Each entry below is to be given again word for word, with no pictures.

(Stored data entries)

■ ■ ■ ■

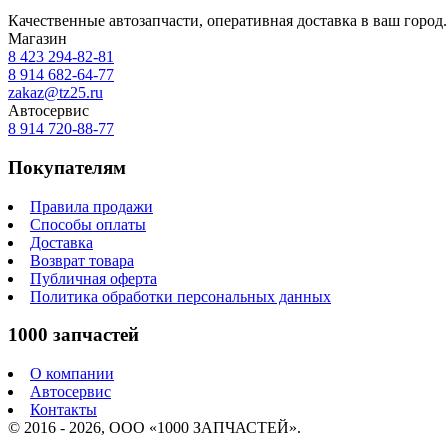
Качественные автозапчасти, оперативная доставка в ваш город.
Магазин
8 423
294-82-81
8 914 682-64-77
zakaz@tz25.ru
Автосервис
8 914
720-88-77
Покупателям
Правила продажи
Способы оплаты
Доставка
Возврат товара
Публичная оферта
Политика обработки персональных данных
1000 запчастей
О компании
Автосервис
Контакты
© 2016 - 2026, ООО «1000 ЗАПЧАСТЕЙ».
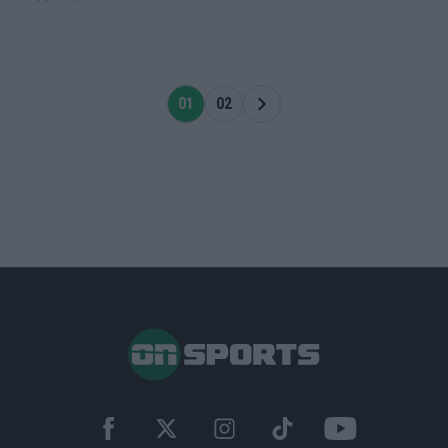
01
02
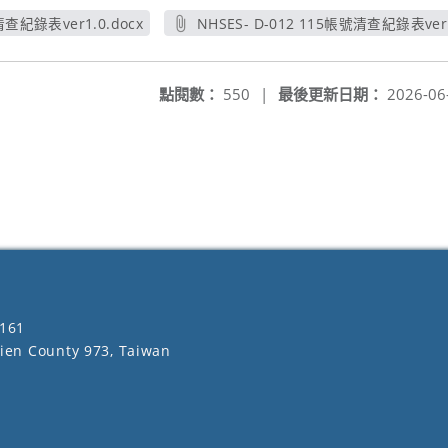
清查紀錄表ver1.0.docx
NHSES- D-012 115帳號清查紀錄表ver1
開新視窗
另開新視窗
點閱數：
550
|
最後更新日期：
2026-06
161
lien County 973, Taiwan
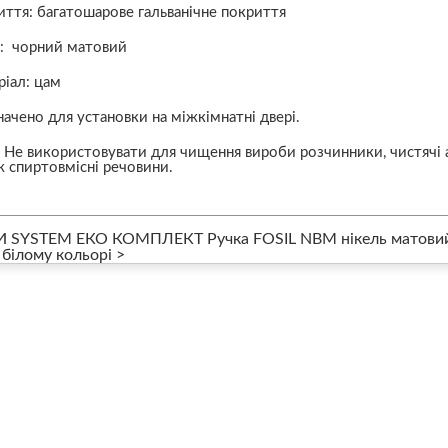
ття: багатошарове гальванічне покриття
р:
чорний матовий
іал: цам
ачено для установки на міжкімнатні двері.
! Не використовувати для чищення вироби розчинники, чистячі а
 спиртовмісні речовини.
И SYSTEM ЕКО КОМПЛЕКТ Ручка FOSIL NBM нікель матови
 білому кольорі >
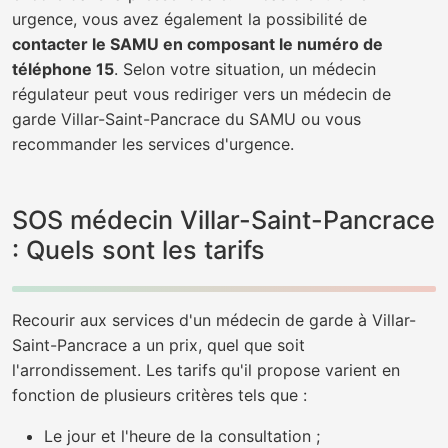
urgence, vous avez également la possibilité de
contacter le SAMU en composant le numéro de
téléphone 15
. Selon votre situation, un médecin
régulateur peut vous rediriger vers un médecin de
garde Villar-Saint-Pancrace du SAMU ou vous
recommander les services d'urgence.
SOS médecin Villar-Saint-Pancrace
: Quels sont les tarifs
Recourir aux services d'un médecin de garde à Villar-
Saint-Pancrace a un prix, quel que soit
l'arrondissement. Les tarifs qu'il propose varient en
fonction de plusieurs critères tels que :
Le jour et l'heure de la consultation ;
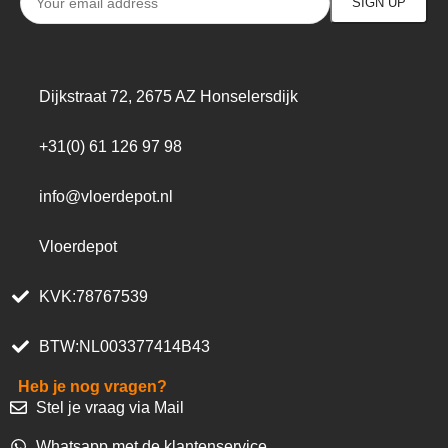
Dijkstraat 72, 2675 AZ Honselersdijk
+31(0) 61 126 97 98
info@vloerdepot.nl
Vloerdepot
KVK:78767539
BTW:NL003377414B43
Heb je nog vragen?
Stel je vraag via Mail
Whatsapp met de klantenservice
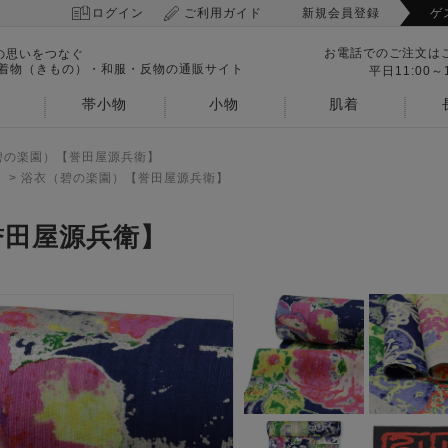
ログイン
ご利用ガイド
新規会員登録
ゲ
お電話でのご注文は
の思いをつなぐ
 着物（きもの）・和服・反物の通販サイト
平日11:00～1
帯小物
小物
肌着
碧の楽園）【誉田屋源兵衛】
>
浴衣（碧の楽園）【誉田屋源兵衛】
誉田屋源兵衛】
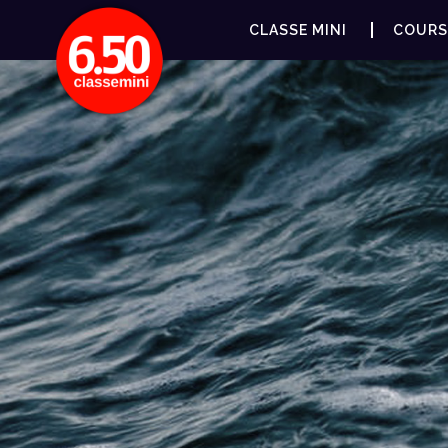
CLASSE MINI
COURS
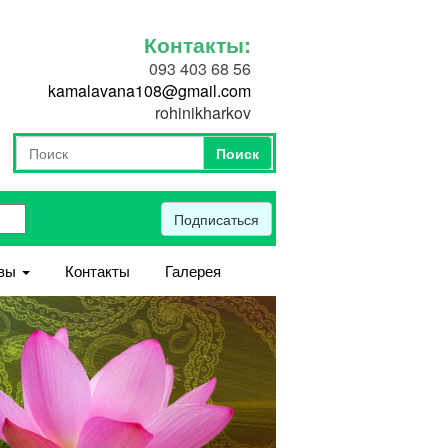
Контакты:
093 403 68 56
kamalavana108@gmail.com
rohinikharkov
Поиск
Форма поиска
Поиск
Подписаться
вы
Контакты
Галерея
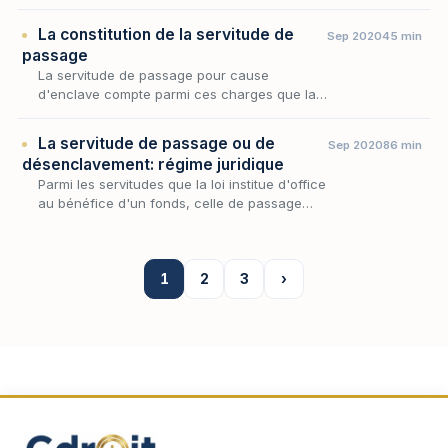
faut-il en régler l'usage concret, c'est-à-dire
déterminer comment le propriétaire du
La constitution de la servitude de
Sep 2020
45 min
fonds…
passage
La servitude de passage pour cause
d'enclave compte parmi ces charges que la
loi impose d'autorité, sans le concours des
volontés, lorsqu'un fonds se trouve privé
La servitude de passage ou de
Sep 2020
86 min
d'accès suffisant…
désenclavement: régime juridique
Parmi les servitudes que la loi institue d'office
au bénéfice d'un fonds, celle de passage
occupe une place singulière : elle naît de
l'enclave, c'est-à-dire de l'impossibilité pou…
1
2
3
›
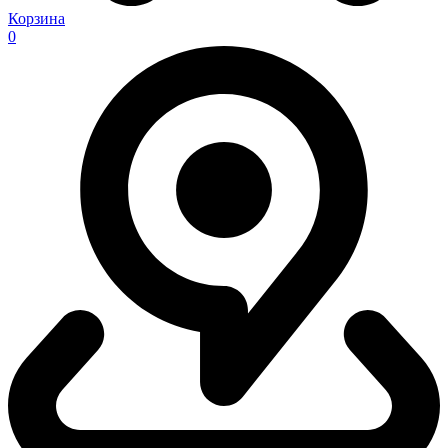
Корзина
0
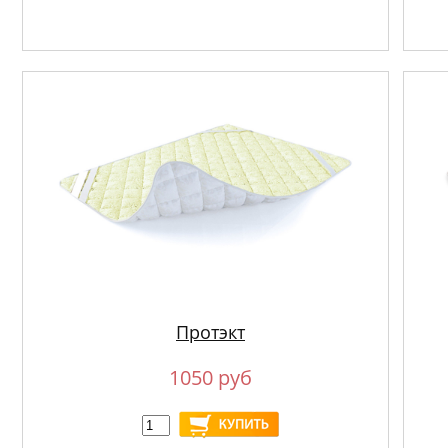
Протэкт
1050 руб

■ ■ ■ ■

§ COMPLETED TASK:
Качественные автозапчасти, оперативная доставка в ваш город.
Магазин
8 423
294-82-81
8 914 682-64-77
zakaz@tz25.ru
Автосервис
8 914
720-88-77
Покупателям
Правила продажи
Способы оплаты
Доставка
Возврат товара
Публичная оферта
Политика обработки персональных данных
1000 запчастей
О компании
Автосервис
Контакты
© 2016 - 2026, ООО «1000 ЗАПЧАСТЕЙ».
01
02
清查紀錄表ver1.0.docx
NHSES- D-012 115帳號清查紀錄表ver1
開新視窗
另開新視窗
點閱數：
550
|
最後更新日期：
2026-06
161
lien County 973, Taiwan
ття: багатошарове гальванічне покриття
р:
чорний матовий
іал: цам
ачено для установки на міжкімнатні двері.
! Не використовувати для чищення вироби розчинники, чистячі а
 спиртовмісні речовини.
И SYSTEM ЕКО КОМПЛЕКТ Ручка FOSIL NBM нікель матови
 білому кольорі >
urgence, vous avez également la possibilité de
contacter le SAMU en composant le numéro de
téléphone 15
. Selon votre situation, un médecin
régulateur peut vous rediriger vers un médecin de
garde Villar-Saint-Pancrace du SAMU ou vous
recommander les services d'urgence.
SOS médecin Villar-Saint-Pancrace
: Quels sont les tarifs
Recourir aux services d'un médecin de garde à Villar-
Saint-Pancrace a un prix, quel que soit
l'arrondissement. Les tarifs qu'il propose varient en
fonction de plusieurs critères tels que :
Le jour et l'heure de la consultation ;
Dijkstraat 72, 2675 AZ Honselersdijk
+31(0) 61 126 97 98
info@vloerdepot.nl
Vloerdepot
KVK:78767539
BTW:NL003377414B43
Heb je nog vragen?
Stel je vraag via Mail
Whatsapp met de klantenservice
ログイン
ご利用ガイド
新規会員登録
ゲ
お電話でのご注文は
の思いをつなぐ
 着物（きもの）・和服・反物の通販サイト
平日11:00～1
帯小物
小物
肌着
碧の楽園）【誉田屋源兵衛】
>
浴衣（碧の楽園）【誉田屋源兵衛】
誉田屋源兵衛】
CLASSE MINI
COURS
Контакты:
093 403 68 56
kamalavana108@gmail.com
rohinikharkov
Поиск
Форма поиска
Поиск
Подписаться
вы
Контакты
Галерея
faut-il en régler l'usage concret, c'est-à-dire
déterminer comment le propriétaire du
La constitution de la servitude de
Sep 2020
45 min
fonds…
passage
La servitude de passage pour cause
d'enclave compte parmi ces charges que la
loi impose d'autorité, sans le concours des
volontés, lorsqu'un fonds se trouve privé
La servitude de passage ou de
Sep 2020
86 min
d'accès suffisant…
désenclavement: régime juridique
Parmi les servitudes que la loi institue d'office
au bénéfice d'un fonds, celle de passage
occupe une place singulière : elle naît de
l'enclave, c'est-à-dire de l'impossibilité pou…
1
2
3
›
Корзина
0
Протэкт
1050 руб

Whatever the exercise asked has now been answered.